[-] th3raid0r@programming.dev 3 points 3 months ago* (last edited 3 months ago)

TPMs can be extracted with physical access

Sure, but IIRC, they'd still need my PIN (for TPM+PIN through cryptenroll). I don't think it's possible to do TPM backed encryption without a PIN on Linux.

EDIT: Oh wait, you can... Why anyone would is beyond me though.

[-] th3raid0r@programming.dev 2 points 3 months ago* (last edited 3 months ago)

This sounds like a lenovo machine. Or something with a similar MOK enrollment process.

I forget the exact process, but I recall needing to reset the secureboot keys in "install mode" or something, then it would allow me to perform the MOK enrollment. If secureboot is greyed out in the BIOS it is never linux's fault. That's a manufacturer issue.

Apparently, some models of Lenovo don't even enable MOK enrolment and lock it down entirely. Meaning that you'd need to sign with Microsofts keys, not your own. The only way to do this is to be a high-up microsoft employee OR use a pre-provided SHIM from the distribution.

https://wiki.archlinux.org/title/Unified_Extensible_Firmware_Interface/Secure_Boot#Using_a_signed_boot_loader

For that case, Ubuntu and Fedora are better because, per the Ubuntu documentation they do this by default.

On Ubuntu, all pre-built binaries intended to be loaded as part of the boot process, with the exception of the initrd image, are signed by Canonical's UEFI certificate, which itself is implicitly trusted by being embedded in the shim loader, itself signed by Microsoft.

Once you have secureboot working on Ubuntu or Fedora, you could likely follow these steps to enable TPM+PIN - https://wiki.archlinux.org/title/Systemd-cryptenroll#Trusted_Platform_Module

There might be some differences as far as kernel module loading and ensuring you're using the right tooling for your distro, but most importantly, the bones of the process are the same.

OH! And if you aren't getting the secureboot option in the installer UI, that could be due to booting the install media in "legacy" or "MBR" mode. Gotta ensure it's in UEFI mode.

EDIT: One more important bit, you'll need to be using the latest nvidia drivers with the nvidia-open modules. Otherwise you'll need to additionally sign your driver blobs and taint your kernel. Nvidia-Open is finally "default" as of the latest driver, but this might differ on a per-distro basis.

[-] th3raid0r@programming.dev 5 points 3 months ago

Yeah, no kidding.

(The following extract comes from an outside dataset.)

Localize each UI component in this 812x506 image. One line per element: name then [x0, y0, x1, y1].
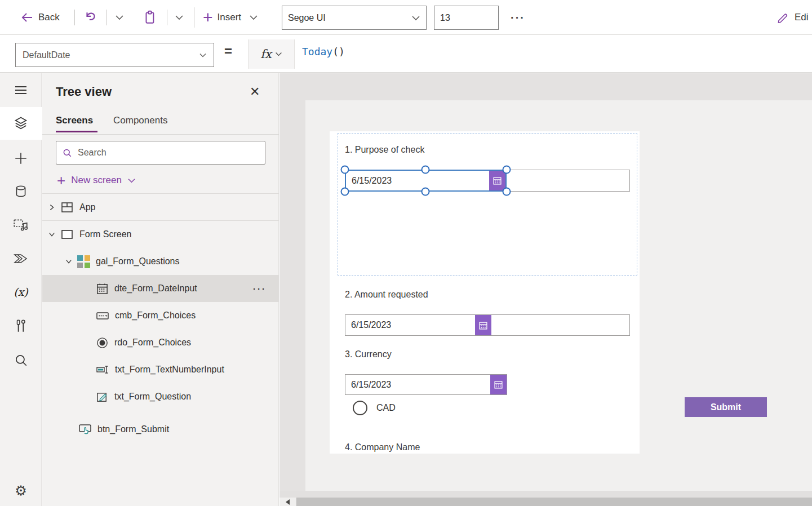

The same systemd that enables the very things OP is trying to enable...

systemdboot + sbctl + systemd-cryptenroll and voila. TPM backed disk encryption with a PIN or FIDO2 token.

AFAIK this should be doable in Ubuntu, it just requires some command-line-fu.

Last I heard the Fedora installer was aiming to better support this type of thing - not so sure about Ubuntu.

[-] th3raid0r@programming.dev 1 points 4 months ago

Hahah, good luck. Proton Drive is really terrible. I can't even upload a single 1GB file through the service.

[-] th3raid0r@programming.dev 6 points 4 months ago

Well, I mean, most corps trying to shoehorn AI into things are using Cloud implementations of the various "AI" solutions.

What, pay for our own datacenter? Nah.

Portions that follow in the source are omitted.